Einen noch tieferen Einblick in die politische Dimension der Landfrauen gibt Kerstin Mock. Die Vizepräsidentin des Landfrauenverbandes Südbaden mit 18.000 Mitgliedern vertritt ein „zeitgemäßes und starkes Netzwerk für alle Frauen im ländlichen Raum“. Grundvoraussetzung dafür sei eine „gleichberechtigte Mitsprache auf allen Ebenen“. Konkret aufgelistet finden sich diese „Forderungen an die Politik“ in einer Broschüre der Arbeitsgemeinschaft der Landfrauen in Baden-Württemberg für die Bereiche Bildung, Familie, Ländlicher Raum, Gesundheit, Umwelt, Ehrenamt und Gleichstellung.

Dem einzigen männlichen Gast beim Landfrauenbezirkstag im Rotzeler Bürgerhaus, dem Laufenburger Bürgermeister Ulrich Krieger, kamen in seinen Grußworten nur lobende Worte über die Lippen.

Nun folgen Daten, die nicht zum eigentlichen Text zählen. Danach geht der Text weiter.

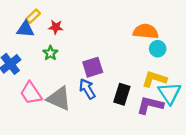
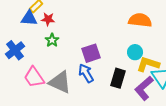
red star: (56, 27) -> (48, 19), moved
cyan circle: (158, 49) -> (135, 52), moved
purple L-shape: (150, 105) -> (144, 88), turned -55

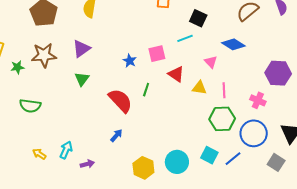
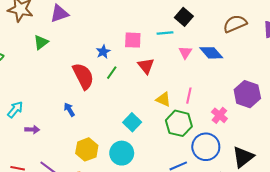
blue star: (130, 61) -> (103, 52), moved
pink triangle: (211, 62) -> (185, 52), moved
green triangle: (82, 79) -> (41, 42), moved
yellow triangle: (199, 88) -> (163, 99), moved
blue arrow: (116, 135) -> (69, 110), turned -88
cyan square: (209, 155) -> (132, 122), moved

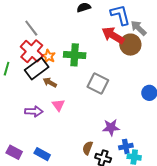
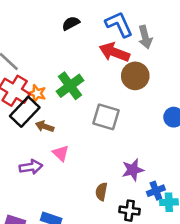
gray arrow: (138, 28) -> (145, 37), turned -138
brown circle: (130, 45) -> (135, 76), moved
green cross: (75, 55) -> (70, 86), turned -30
brown semicircle: (88, 148) -> (101, 192), moved

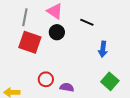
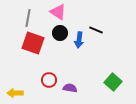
black line: (87, 22) -> (96, 30), moved
blue arrow: (103, 49) -> (79, 40), moved

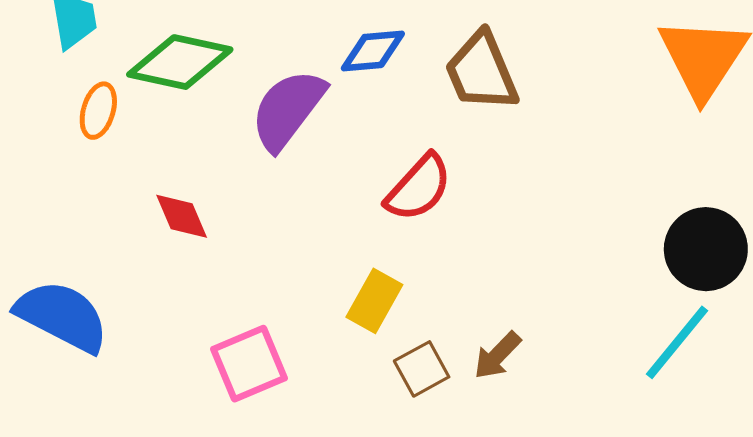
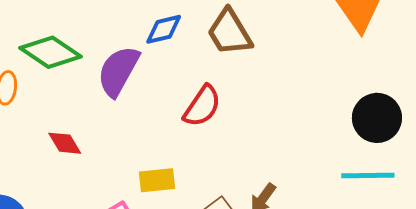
green diamond: (180, 62) -> (51, 52), turned 30
yellow rectangle: (374, 301) -> (157, 180), moved, turned 63
cyan line: (677, 342) -> (368, 175), turned 58

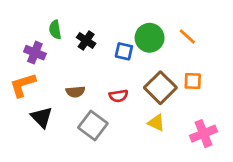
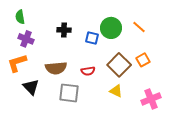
green semicircle: (55, 30) -> (20, 17), moved
black cross: (86, 40) -> (64, 30), turned -32
orange square: (193, 81) -> (143, 60), turned -32
brown semicircle: (75, 92) -> (56, 68), size x1.5
gray square: (93, 125) -> (69, 93), turned -30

Sehr zu schätzen wusste dieser, dass „im Stadtteil Rotzel das ehrenamtliche Engagement am deutlichsten ausgeprägt ist“. Dieses starke Netzwerk sei zu einem sehr großen Teil den Landfrauen zu verdanken, die damit „als Erfolgsfaktor für den ländlichen Raum“ zu sehen seien.